На этот раз я решил все же узнать, что там спрятано, и потихоньку пощупал свой мешок. По-моему, там были башмаки. Пальцы мои наткнулись сперва на носок ботинка, а потом на каблук. Это открытие почему-то немного успокоило меня. Может быть, в том, что мы делаем, нет ничего страшного?!

Как и прошлый раз, старый продавец из универмага принял от нас мешки и всем роздал по пятидесятирублевой бумажке.

Я вернулся домой разбитый и усталый. Снова стали одолевать меня беспокойные мысли. Конечно, может быть, Петр Терентьевич и Цыпленочкин и не шпионы. Но почему же все-таки они держат свои дела в такой тайне? Нет, тут что-то не чисто. Внезапно тревогой кольнула меня догадка. А что, если вся эта компания какие-нибудь опасные жулики или воры? Может быть, по ночам они грабят на темных улицах прохожих и снимают с них башмаки? Нет, это было мало похоже на правду. Эх, если бы можно было кому-нибудь рассказать обо всем!.. Но я помнил угрозу Кольки Поскакалова и даже вздрогнул, представив, как он расправится со мной, если я проболтаюсь.

В воскресенье мы вместе с Лешкой опять ездили в зверинец. Он снова фотографировал меня у клеток. Но вдруг возле клетки с рысью его лицо озабоченно сморщилось. Он стал трясти аппарат, что-то крутить и, наконец, испуганно сказал, что аппарат, наверное, сломался.

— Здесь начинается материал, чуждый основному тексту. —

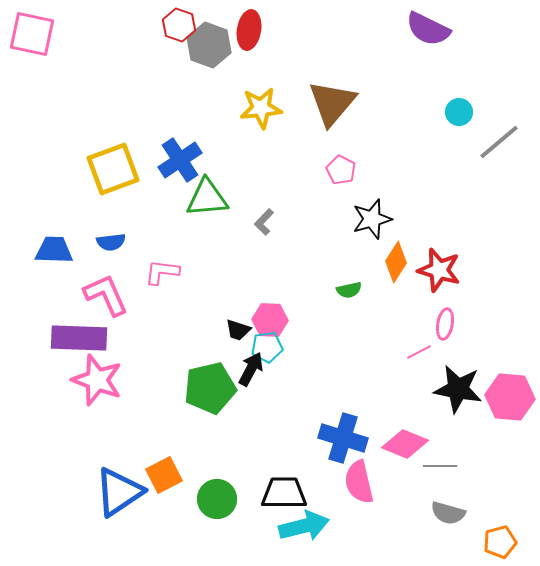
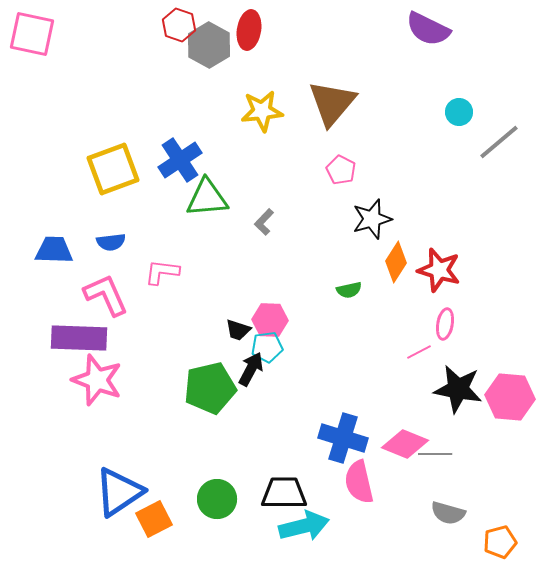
gray hexagon at (209, 45): rotated 9 degrees clockwise
yellow star at (261, 108): moved 1 px right, 3 px down
gray line at (440, 466): moved 5 px left, 12 px up
orange square at (164, 475): moved 10 px left, 44 px down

— Не протягивается пленка… Застревает… И счетчик не работает…

Так и пришлось уехать из зверинца, не досняв половины зверей.

Наутро Лешка пришел в класс мрачный.

— Испортился аппарат, — сказал он. — Я его разбирать стал, уже почти нашел, в чем дело… А он обратно не собирается… В мастерскую отдавать надо. Вот не везет! Наверное, к сбору еще и не починят.

До концерта оставалось три дня, когда Костя Веселовский сказал мне на перемене:

— Придумал, что ты будешь делать.

— Что?

— Вести программу. Номера объявлять.

— Номера? Да я никогда в жизни не объявлял!

— Мало ли что! — холодно проговорил Веселовский. — Я вот, например, петь совсем не умею. А как сказала нам в лагере вожатая: «Веселовский запевает!» — так запел! Не хуже, чем в Большом театре. Значит, я отмечаю, — сказал он, не дав мне даже возразить. — Конферансье — Кулагин.

Глава семнадцатая

Весь день бродил я за Костей и уверял его, что ничего у меня не получится и что вести концерты я не умею. Но разве ему что-нибудь докажешь? Уперся — и ни в какую.

— Это поручение совета отряда. Значит, должен выполнить. А вместо того чтобы отвиливать, лучше изучай образцы. Тарапуньку и Штепселя, Мирова и Новицкого… А то еще, помнишь, летом к нам из Свердловска двое приезжали, выступали в парке?